**Task instructions:** Can you transcribe the data exactly? Leave the pictures out.

(Extracted page text data)
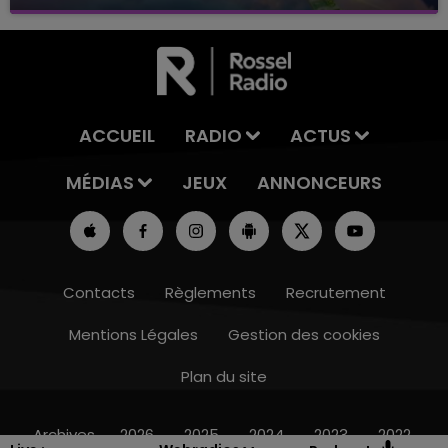
avec La Famille Champagne FM, à 8H10
ACCUEIL
RADIO
ACTUS
MÉDIAS
JEUX
ANNONCEURS
Contacts
Règlements
Recrutement
Mentions Légales
Gestion des cookies
Plan du site
11h00 - 16h00
LE WEEK-END CHAMPAGNE FM
Archives
2026
2025
2024
2023
2022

**Your response:**
avec La Famille Champagne FM, à 8H10
ACCUEIL
RADIO
ACTUS
MÉDIAS
JEUX
ANNONCEURS
Contacts
Règlements
Recrutement
Mentions Légales
Gestion des cookies
Plan du site
11h00 - 16h00
LE WEEK-END CHAMPAGNE FM
Archives
2026
2025
2024
2023
2022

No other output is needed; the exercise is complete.